Con l’inizio della fase a eliminazione diretta si apre a tutti gli effetti un altro torneo. Se prima era concessa una lieve sbavatura, ora non ci si può permettere alcun passo falso, pena l’addio alla rassegna continentale. Con la qualificazione delle 16 squadre dalla fase a raggruppamenti non soltanto è stato definito il quadro degli ottavi di finale ma anche il tabellone degli Europei con il percorso completo che porta alla finalissima di Wembley dell’11 luglio. Ma quali sono le squadre favorite alla vittoria del torneo?

Per addetti ai lavori e bookmakers ci sono pochi dubbi: la Francia resta la principale accreditata al successo della competizione confermando il ruolo di candidata numero 1 già attribuitale alla vigilia della rassegna continentale.

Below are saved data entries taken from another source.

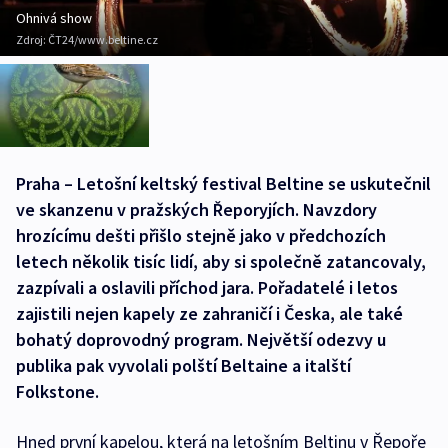
Ohnivá show
Zdroj:
ČT24/www.beltine.cz
Praha – Letošní keltský festival Beltine se uskutečnil
ve skanzenu v pražských Řeporyjích. Navzdory
hrozícímu dešti přišlo stejně jako v předchozích
letech několik tisíc lidí, aby si společně zatancovaly,
zazpívali a oslavili příchod jara. Pořadatelé i letos
zajistili nejen kapely ze zahraničí i Česka, ale také
bohatý doprovodný program. Největší odezvy u
publika pak vyvolali polští Beltaine a italští
Folkstone.
Hned první kapelou, která na letošním Beltinu v Řepoře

I francesi hanno chiuso il proprio raggruppamento, il girone di ferro dell’Europeo, al primo posto confermando la propria forza nonostante il passaggio a vuoto contro l’Ungheria che ha fatto balzare agli onori della cronaca, soprattutto da noi in Italia, il ct dei magiari Marco Rossi. Continuando a osservare la griglia delle favorite dal punto di vista dei bookmakers saltano all’occhio alcune novità particolarmente interessanti. Infatti, mettendo a confronto le attuali quote sugli Europei e la lavagna proposta dagli operatori di scommesse prima dell’inizio ufficiale del torneo colpisce subito il passo in avanti dell’Italia che da semplice sparring partner ora diventa la principale antagonista della Francia per la conquista del campionato europeo di calcio.

Se a fine maggio alcuni operatori azzardavano una quota in doppia cifra per l’ipotesi di trionfo finale dell’Italia, ora è pressoché impossibile trovare un bookmaker che proponga una quota superiore a 7. Il motivo di tale salto di qualità è presto detto: la fase a gironi, che sarebbe potuta essere un ostacolo per la qualificazione, è stata superata, invece, in maniera brillante, vale a dire a punteggio pieno, con 7 gol fatti e nessuna rete subita. Inoltre, l’abbinamento con l’Austria agli ottavi rappresenta un ulteriore potenziale benefit nel cammino che potrebbe portare la nazionale di Mancini all’obiettivo continentale.

Le chance di Spagna, Germania, Belgio e Inghilterra

 

Gli addetti ai lavori sono particolarmente divisi fra loro quando si passano in rassegna le chance di poter vincere l’Europeo di nazionali top come Spagna, Germania, Belgio e Inghilterra. Queste quattro nazionali vanno inserite in due gruppi differenti: da una parte quelle enigmatiche, incomplete e incomprese come Spagna e Germania, dall’altra le favorite in pectore, vale a dire Belgio e Inghilterra, che hanno confermato in buona parte le ottime impressioni della vigilia.

Spagna e Germania hanno dimostrato da una parte poca affidabilità, dall’altra grandissimo potenziale. Il primo aspetto è evidenziato dalle difficoltà per entrambe di raggiungere la qualificazione agli ottavi, mentre il secondo è stato certificato da due prestazioni assolutamente superlative: nel caso della Spagna parliamo del successo per 5-0 sulla Slovacchia, per quanto riguarda la Germania il bellissimo 4-2 ai campioni in carica del Portogallo.

Passando a Belgio e Inghilterra sono molte le indicazioni positive che arrivano dalla fase a gironi. La squadra di Roberto Martinez ha chiuso il proprio raggruppamento a punteggio pieno realizzando 7 reti trascinata da Romelu Lukaku. L’Inghilterra ha entusiasmato meno dei Diavoli Rossi ma è stata l’unica nazionale oltre all’Italia ad aver chiuso la prima parte del torneo senza subire gol.